Hacker News new | ask | show | jobs
by SkyPuncher 19 days ago
How does your technical approach actually create accurate fact extract?

You loose sooooooo much meaningful context and information when you transform something into a knowledge graph. Simple cases like "Gabe is CEO of Valve" map nicely to a graph, but things like "Matt Garman is CEO of AWS" don't represent that AWS is a sub-company of Amazon (with it's own CEO).

Additionally, one of my biggest gripes of Claude's memories and every memory system I've worked with is they completely fail to capture intent. The architecture notes I documented while doing a wild spike on a critical infrastructure component absolutely should not be referenced in every day work. Yet, somehow, that type of memory always works it's way into unrelated sessions.

1 comments

In your specific example, we can use on external tool calls to supplement limited information. If the memory system isn't rich enough to get a good answer, we can always call back into the original data source for more information. Extraction is good when it's eager (extract more than you think you need) and rely on deduplication + graph orchestration mechanics to keep the graph size bounded.

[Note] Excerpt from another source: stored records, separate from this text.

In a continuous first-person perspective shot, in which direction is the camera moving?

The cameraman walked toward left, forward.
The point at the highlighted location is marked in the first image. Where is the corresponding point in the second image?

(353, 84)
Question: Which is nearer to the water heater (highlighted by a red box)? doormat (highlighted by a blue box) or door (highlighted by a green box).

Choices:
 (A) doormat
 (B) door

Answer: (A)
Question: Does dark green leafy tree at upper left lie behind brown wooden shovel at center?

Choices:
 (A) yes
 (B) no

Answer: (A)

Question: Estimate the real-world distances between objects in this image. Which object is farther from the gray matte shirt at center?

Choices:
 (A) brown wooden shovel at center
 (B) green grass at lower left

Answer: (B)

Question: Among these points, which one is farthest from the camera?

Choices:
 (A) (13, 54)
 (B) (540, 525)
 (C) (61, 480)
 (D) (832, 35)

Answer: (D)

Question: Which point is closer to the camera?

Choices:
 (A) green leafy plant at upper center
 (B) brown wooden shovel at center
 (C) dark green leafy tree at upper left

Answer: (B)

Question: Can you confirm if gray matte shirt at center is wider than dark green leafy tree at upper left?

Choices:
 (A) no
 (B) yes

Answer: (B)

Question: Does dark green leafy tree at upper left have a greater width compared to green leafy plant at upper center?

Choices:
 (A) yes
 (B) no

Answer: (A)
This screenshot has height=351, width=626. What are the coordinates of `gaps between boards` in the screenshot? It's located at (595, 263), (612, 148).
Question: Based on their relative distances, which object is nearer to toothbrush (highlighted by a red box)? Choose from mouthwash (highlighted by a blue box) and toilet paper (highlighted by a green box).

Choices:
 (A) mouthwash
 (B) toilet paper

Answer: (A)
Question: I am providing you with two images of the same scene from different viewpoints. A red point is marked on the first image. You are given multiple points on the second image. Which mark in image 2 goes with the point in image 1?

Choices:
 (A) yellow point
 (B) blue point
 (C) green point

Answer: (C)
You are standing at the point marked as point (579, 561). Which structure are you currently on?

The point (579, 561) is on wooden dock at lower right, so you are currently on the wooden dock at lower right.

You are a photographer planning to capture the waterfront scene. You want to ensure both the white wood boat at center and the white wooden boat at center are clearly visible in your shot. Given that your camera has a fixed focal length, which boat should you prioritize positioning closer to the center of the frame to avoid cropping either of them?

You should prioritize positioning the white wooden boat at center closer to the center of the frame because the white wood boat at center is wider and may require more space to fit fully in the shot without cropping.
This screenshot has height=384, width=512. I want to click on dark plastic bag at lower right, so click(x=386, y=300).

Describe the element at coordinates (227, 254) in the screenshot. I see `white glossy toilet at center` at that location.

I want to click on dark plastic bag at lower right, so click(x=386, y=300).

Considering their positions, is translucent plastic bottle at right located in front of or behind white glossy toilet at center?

There is also a capture problem. Imagine you hire an intern and you tell them "John Smith is the CEO of Foo". If they've never heard of Foo, it would be impossible to infer anything about the nature of Foo, unless they're allowed to look into the outside world. No system (even humans!) can capture 100% of information, but that doesn't mean the system is broken. The question is, can you organize and collect enough information to be able to (a) address most queries and (b) initiate deeper investigation if the information is incomplete? We believe the answer is yes.

Intent is very much the same way. Will hybrid search uncover your architecture notes at some point, for an unrelated reason? Almost certainly. Should there be enough surrounding context to indicate that this was written for a spike? Also yes (this is where Claude/markdown memories fail). It should be enough to still be (net) massively useful, and the error rate will go down over time.